Once the aforementioned web pages are opened, it should be easy to see what courses you have yet to take. Use the planned course offerings and schedule of classes sites to plan for the coming quarter and tentatively for future quarters. Click here for a Google Sheets Course Planning Worksheet Copy which you can use to fill in what courses you intend to take each term.

Here is advice and information to be aware of as you proceed:

– A departmental requirement is that you earn a letter grade of “C-” or better in all coursework to be applied to the requirements of your major. (Click as appropriate for information on repeating a course and grades.)

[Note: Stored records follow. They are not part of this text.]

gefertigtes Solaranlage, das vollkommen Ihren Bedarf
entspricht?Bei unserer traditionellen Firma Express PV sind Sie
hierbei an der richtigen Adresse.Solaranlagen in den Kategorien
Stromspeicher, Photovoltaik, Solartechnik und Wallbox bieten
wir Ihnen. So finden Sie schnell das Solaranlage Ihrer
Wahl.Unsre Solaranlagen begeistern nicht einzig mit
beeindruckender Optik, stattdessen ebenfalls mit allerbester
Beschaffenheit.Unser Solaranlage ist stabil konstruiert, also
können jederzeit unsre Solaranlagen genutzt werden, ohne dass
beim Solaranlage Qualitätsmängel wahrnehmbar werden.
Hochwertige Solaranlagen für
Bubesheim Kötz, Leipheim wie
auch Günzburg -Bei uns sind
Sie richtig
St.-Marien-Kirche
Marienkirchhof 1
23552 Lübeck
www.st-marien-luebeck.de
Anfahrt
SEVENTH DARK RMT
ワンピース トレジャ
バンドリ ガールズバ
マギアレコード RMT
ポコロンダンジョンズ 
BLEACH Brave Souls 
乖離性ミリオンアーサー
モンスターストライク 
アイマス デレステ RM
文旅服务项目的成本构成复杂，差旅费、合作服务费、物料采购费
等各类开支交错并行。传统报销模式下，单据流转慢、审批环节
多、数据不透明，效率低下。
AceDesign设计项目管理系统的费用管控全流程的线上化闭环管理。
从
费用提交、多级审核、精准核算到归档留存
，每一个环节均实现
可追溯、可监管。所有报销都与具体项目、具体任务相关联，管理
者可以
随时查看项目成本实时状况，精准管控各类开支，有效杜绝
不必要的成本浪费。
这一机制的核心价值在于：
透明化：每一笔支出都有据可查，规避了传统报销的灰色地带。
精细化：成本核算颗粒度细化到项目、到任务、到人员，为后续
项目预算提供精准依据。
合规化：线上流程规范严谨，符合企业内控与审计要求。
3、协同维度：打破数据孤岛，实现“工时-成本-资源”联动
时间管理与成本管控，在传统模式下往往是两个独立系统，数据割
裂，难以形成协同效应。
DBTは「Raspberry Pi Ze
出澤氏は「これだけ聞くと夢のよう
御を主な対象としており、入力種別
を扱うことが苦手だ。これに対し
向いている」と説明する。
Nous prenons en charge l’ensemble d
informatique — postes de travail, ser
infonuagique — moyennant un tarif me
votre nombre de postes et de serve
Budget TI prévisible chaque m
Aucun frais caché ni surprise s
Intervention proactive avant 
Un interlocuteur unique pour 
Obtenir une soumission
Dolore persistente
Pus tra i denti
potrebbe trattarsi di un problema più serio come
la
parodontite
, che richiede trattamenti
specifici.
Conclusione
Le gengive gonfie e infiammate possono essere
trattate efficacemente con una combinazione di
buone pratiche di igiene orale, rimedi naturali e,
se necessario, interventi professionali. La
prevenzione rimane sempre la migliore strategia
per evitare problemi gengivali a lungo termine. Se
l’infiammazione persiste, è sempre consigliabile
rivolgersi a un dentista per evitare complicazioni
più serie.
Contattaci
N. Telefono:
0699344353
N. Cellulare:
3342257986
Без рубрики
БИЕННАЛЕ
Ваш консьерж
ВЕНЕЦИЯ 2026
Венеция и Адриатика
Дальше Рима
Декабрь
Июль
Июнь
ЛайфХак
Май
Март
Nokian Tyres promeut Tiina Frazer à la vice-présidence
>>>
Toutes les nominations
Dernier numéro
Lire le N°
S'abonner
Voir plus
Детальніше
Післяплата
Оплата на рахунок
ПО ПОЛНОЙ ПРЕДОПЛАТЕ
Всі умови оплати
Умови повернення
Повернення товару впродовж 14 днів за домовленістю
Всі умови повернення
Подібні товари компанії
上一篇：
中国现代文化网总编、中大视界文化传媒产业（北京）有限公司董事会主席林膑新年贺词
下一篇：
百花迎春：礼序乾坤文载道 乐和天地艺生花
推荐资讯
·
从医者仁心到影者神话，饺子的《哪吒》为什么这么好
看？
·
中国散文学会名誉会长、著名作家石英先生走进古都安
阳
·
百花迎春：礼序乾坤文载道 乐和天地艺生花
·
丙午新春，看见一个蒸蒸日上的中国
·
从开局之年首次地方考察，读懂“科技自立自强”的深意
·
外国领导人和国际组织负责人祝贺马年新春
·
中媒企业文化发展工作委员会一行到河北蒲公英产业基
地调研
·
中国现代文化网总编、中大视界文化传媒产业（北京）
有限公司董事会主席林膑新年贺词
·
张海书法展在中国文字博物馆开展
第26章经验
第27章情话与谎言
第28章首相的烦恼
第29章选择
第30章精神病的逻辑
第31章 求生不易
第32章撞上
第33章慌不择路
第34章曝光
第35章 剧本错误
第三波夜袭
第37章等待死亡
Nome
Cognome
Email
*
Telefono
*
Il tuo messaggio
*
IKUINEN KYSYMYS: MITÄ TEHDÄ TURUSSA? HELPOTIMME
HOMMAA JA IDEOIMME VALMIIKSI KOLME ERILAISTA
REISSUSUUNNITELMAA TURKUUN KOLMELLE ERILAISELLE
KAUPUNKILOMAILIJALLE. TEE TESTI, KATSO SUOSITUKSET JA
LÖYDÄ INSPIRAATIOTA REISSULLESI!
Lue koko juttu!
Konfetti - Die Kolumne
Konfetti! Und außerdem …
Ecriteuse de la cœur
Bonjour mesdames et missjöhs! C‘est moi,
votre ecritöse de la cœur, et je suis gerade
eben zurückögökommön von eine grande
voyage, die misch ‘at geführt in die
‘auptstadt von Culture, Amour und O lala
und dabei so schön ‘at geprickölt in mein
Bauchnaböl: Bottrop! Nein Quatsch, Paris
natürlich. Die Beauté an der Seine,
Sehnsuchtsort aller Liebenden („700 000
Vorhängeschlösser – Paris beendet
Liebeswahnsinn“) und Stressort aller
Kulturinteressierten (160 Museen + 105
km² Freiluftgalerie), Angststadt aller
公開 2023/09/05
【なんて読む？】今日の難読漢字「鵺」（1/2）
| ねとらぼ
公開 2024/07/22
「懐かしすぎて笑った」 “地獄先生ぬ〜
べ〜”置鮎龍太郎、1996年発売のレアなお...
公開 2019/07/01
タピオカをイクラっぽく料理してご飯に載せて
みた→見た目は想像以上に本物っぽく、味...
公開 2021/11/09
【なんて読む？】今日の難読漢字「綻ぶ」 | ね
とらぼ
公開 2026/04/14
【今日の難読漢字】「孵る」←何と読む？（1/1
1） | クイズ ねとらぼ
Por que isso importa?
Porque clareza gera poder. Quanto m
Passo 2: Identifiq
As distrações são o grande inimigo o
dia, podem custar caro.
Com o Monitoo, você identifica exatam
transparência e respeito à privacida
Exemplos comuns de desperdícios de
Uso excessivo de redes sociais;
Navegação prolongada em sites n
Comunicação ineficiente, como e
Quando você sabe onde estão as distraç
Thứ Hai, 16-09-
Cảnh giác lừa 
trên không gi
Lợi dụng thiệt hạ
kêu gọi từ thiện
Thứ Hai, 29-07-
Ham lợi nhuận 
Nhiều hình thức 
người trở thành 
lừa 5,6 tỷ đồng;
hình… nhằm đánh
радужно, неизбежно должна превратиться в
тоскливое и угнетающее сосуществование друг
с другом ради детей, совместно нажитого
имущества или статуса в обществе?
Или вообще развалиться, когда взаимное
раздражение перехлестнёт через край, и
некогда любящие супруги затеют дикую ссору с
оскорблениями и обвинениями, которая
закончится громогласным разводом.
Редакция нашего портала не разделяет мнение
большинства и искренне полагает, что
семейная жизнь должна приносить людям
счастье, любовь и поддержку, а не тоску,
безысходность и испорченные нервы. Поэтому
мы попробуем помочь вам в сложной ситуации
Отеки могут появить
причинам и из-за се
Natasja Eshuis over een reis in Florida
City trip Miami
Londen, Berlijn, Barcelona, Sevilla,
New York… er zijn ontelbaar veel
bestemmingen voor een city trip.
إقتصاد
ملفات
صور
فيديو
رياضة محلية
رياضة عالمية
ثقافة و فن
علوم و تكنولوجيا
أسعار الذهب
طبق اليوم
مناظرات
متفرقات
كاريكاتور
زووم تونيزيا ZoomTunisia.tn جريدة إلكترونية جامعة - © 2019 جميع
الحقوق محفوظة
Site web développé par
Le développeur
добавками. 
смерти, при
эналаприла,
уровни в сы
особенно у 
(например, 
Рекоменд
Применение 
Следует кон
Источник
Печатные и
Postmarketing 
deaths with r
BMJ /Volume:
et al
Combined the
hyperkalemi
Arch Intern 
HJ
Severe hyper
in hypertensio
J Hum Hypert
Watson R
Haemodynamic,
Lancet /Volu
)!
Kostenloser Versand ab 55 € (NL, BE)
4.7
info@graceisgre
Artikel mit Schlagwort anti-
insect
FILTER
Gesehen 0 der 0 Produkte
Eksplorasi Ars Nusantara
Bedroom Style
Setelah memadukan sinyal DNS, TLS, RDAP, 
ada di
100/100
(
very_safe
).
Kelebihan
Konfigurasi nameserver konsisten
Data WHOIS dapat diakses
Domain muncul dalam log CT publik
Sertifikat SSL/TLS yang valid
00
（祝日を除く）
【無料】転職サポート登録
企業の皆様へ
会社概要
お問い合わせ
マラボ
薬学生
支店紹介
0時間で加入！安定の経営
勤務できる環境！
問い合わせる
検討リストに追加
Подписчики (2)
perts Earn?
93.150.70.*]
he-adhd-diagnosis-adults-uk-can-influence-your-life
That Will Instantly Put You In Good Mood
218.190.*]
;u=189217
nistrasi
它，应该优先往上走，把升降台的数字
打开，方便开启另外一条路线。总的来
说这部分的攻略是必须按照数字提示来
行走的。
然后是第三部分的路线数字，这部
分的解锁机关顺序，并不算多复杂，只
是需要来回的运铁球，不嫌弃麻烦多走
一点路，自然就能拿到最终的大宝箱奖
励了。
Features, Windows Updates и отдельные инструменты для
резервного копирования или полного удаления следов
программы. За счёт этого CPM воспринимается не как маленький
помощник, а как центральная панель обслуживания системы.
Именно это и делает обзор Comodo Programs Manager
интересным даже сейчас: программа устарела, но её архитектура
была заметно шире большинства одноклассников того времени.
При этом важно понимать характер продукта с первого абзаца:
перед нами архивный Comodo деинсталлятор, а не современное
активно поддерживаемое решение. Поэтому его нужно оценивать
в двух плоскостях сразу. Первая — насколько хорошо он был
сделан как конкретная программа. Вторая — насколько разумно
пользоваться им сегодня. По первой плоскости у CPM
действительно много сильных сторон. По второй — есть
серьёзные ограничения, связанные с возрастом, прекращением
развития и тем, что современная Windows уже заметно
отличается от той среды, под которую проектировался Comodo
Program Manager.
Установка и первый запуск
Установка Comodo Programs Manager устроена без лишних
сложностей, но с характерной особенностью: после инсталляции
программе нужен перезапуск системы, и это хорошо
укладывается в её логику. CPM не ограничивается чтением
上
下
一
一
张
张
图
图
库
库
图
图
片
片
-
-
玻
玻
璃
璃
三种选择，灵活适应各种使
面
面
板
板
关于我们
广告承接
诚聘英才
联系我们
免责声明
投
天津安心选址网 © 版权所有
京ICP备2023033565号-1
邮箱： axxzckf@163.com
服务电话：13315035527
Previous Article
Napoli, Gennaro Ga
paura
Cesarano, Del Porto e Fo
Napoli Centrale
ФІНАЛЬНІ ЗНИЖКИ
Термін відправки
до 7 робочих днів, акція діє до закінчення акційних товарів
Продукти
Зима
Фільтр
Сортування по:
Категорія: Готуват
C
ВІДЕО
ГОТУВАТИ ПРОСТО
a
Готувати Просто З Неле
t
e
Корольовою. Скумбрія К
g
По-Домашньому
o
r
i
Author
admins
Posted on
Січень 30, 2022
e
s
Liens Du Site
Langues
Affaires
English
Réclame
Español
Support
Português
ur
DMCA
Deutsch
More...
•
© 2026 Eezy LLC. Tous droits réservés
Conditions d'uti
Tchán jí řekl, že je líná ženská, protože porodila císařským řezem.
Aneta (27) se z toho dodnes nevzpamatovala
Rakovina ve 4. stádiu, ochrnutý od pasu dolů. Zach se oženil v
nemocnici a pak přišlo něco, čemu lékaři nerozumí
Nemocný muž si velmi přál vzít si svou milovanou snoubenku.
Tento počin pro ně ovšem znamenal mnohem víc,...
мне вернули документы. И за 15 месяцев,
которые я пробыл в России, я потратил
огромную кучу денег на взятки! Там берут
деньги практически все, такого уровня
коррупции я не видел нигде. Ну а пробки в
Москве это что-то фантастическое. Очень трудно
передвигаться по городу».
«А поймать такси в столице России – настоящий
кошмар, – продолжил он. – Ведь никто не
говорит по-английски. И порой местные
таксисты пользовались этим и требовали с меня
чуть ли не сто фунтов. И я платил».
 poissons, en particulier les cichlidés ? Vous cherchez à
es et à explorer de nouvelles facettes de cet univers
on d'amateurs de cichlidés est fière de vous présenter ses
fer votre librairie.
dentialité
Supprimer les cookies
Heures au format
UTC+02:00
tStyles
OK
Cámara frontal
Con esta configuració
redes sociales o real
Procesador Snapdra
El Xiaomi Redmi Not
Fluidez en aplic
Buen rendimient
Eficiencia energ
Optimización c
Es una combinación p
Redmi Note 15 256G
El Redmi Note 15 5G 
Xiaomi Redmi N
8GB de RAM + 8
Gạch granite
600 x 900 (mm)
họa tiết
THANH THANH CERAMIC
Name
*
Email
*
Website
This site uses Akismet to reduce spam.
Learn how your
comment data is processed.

– It is campus policy that a full-time undergraduate student should complete 36 units of coursework over any three consecutive quarters. (A course is considered completed if you earned a “P” or letter grade other than “F”, but the Department of Mathematics has its own rule on grades for required coursework. See above.)

– Definitely, after getting past MATH 20C, you should be able to handle more than one course per quarter in your major. However, do not overload yourself with more work than you can manage. Some courses will demand much more/less of your time than others. If you want an idea of how much of your time a course may require, talk to faculty members who teach the course. (You could also ask tutors in the Academic Achievement Hub or OASIS Workshops about their experiences.)

– MATH 20F was renumbered to MATH 18 (without change to course content) effective 2016 Fall Quarter. If you already completed MATH 20F (or its equivalent elsewhere) with a grade of “C-” or better, you do not need to take MATH 18, nor can you take it and receive credit.

– When your curriculum gives you a choice of courses (example: MATH 140A-B or 142A-B), read the General Catalog descriptions of these courses. Then make your selection based on your plans for after undergraduate studies. Comparisons of these and other courses can be found here: Upper Division Math Courses.

– Not every mathematics course is taught every year. Past offerings can be viewed in the UC San Diego schedule of classes and at the Planned Course Offerings page. Again, be mindful that the past does not guarantee the future.